- _Task goal_: Exactly the lines from the top of the records below through the one containing "Тверская область" must be set down, with no line added or dropped.

[Stored items]
□ □ □ □ □ □ □
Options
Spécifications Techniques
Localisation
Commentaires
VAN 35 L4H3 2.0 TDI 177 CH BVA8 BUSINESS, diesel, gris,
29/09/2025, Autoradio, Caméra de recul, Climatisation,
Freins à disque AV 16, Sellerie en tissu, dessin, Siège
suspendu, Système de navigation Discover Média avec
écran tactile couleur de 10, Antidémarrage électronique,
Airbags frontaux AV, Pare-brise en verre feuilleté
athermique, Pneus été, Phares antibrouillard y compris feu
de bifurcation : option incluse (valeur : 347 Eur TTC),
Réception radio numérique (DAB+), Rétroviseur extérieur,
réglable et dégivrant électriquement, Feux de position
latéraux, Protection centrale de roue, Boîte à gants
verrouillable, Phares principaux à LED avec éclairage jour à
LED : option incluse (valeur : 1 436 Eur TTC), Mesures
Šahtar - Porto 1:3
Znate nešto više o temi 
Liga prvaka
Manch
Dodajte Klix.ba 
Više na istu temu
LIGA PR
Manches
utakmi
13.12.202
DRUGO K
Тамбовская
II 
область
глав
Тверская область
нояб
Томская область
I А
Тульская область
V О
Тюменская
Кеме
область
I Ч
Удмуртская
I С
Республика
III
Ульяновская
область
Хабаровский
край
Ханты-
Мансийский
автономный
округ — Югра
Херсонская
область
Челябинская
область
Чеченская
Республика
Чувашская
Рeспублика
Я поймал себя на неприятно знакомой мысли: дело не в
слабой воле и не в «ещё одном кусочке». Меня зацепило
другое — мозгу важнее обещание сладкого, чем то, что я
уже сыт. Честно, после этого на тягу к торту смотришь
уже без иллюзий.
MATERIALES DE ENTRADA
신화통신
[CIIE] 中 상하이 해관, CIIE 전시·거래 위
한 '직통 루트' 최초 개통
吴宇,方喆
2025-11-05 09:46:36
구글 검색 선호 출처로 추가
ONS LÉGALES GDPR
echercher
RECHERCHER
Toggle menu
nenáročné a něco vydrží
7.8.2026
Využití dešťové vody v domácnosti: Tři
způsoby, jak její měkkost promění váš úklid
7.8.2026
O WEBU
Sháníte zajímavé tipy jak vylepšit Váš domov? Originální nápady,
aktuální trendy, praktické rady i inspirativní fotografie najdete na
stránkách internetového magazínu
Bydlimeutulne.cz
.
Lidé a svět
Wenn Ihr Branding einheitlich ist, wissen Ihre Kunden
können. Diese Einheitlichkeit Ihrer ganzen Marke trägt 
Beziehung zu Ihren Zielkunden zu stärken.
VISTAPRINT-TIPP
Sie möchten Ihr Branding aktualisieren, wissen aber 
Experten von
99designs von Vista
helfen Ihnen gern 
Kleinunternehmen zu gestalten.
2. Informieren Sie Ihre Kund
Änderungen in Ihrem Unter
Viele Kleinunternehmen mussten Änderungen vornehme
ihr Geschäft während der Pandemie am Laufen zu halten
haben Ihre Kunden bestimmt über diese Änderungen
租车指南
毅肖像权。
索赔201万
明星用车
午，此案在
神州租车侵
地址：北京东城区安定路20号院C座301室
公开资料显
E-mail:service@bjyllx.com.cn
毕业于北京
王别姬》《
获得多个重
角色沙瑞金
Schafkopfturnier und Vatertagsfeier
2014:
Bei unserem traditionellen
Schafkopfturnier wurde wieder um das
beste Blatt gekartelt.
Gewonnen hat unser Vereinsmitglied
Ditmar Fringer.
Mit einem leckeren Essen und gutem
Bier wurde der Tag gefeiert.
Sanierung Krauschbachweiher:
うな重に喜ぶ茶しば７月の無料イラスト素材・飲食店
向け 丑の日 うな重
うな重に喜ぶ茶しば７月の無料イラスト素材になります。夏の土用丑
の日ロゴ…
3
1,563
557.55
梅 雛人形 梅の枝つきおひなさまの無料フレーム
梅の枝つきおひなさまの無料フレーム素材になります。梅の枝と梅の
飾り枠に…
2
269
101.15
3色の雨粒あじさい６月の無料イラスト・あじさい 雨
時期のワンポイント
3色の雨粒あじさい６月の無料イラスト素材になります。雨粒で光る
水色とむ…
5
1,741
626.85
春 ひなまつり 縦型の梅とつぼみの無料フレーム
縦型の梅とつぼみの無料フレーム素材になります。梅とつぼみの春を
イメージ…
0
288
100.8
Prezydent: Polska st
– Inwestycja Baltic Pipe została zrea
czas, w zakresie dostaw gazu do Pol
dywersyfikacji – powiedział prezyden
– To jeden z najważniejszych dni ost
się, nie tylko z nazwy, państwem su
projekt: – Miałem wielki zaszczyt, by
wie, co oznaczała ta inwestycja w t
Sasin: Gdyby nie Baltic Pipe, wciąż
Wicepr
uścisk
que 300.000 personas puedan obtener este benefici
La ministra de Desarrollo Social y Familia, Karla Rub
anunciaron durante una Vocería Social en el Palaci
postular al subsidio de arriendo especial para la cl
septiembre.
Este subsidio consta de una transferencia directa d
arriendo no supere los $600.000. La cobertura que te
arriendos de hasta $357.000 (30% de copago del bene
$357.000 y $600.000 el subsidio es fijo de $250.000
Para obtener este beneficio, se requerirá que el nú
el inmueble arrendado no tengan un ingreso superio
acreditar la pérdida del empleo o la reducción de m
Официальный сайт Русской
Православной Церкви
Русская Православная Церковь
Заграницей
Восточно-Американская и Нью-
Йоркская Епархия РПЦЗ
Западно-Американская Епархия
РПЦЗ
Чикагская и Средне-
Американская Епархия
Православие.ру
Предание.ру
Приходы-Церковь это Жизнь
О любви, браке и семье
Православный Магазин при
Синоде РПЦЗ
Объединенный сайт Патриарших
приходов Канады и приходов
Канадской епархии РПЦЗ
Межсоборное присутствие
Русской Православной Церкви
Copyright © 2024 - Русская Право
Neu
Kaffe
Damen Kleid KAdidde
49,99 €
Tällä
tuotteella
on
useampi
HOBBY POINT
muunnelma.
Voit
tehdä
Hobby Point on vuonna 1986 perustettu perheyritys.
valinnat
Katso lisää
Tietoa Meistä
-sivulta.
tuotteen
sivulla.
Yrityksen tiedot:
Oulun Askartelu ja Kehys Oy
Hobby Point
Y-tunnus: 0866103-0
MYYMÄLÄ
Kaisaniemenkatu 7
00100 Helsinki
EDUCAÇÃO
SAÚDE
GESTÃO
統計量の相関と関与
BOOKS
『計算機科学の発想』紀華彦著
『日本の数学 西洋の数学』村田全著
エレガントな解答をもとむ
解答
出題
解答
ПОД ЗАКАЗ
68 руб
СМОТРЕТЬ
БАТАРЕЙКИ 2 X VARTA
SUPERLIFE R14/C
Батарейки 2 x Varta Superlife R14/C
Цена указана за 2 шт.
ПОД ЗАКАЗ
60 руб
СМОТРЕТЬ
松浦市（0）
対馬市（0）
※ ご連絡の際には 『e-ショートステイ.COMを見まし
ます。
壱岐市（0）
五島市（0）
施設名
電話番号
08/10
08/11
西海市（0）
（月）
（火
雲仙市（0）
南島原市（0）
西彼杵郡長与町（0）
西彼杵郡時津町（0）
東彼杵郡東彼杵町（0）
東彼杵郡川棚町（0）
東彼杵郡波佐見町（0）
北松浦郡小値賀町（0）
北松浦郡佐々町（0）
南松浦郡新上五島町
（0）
□ □ □ □ □ □ □
- _Response_:
Options
Spécifications Techniques
Localisation
Commentaires
VAN 35 L4H3 2.0 TDI 177 CH BVA8 BUSINESS, diesel, gris,
29/09/2025, Autoradio, Caméra de recul, Climatisation,
Freins à disque AV 16, Sellerie en tissu, dessin, Siège
suspendu, Système de navigation Discover Média avec
écran tactile couleur de 10, Antidémarrage électronique,
Airbags frontaux AV, Pare-brise en verre feuilleté
athermique, Pneus été, Phares antibrouillard y compris feu
de bifurcation : option incluse (valeur : 347 Eur TTC),
Réception radio numérique (DAB+), Rétroviseur extérieur,
réglable et dégivrant électriquement, Feux de position
latéraux, Protection centrale de roue, Boîte à gants
verrouillable, Phares principaux à LED avec éclairage jour à
LED : option incluse (valeur : 1 436 Eur TTC), Mesures
Šahtar - Porto 1:3
Znate nešto više o temi 
Liga prvaka
Manch
Dodajte Klix.ba 
Više na istu temu
LIGA PR
Manches
utakmi
13.12.202
DRUGO K
Тамбовская
II 
область
глав
Тверская область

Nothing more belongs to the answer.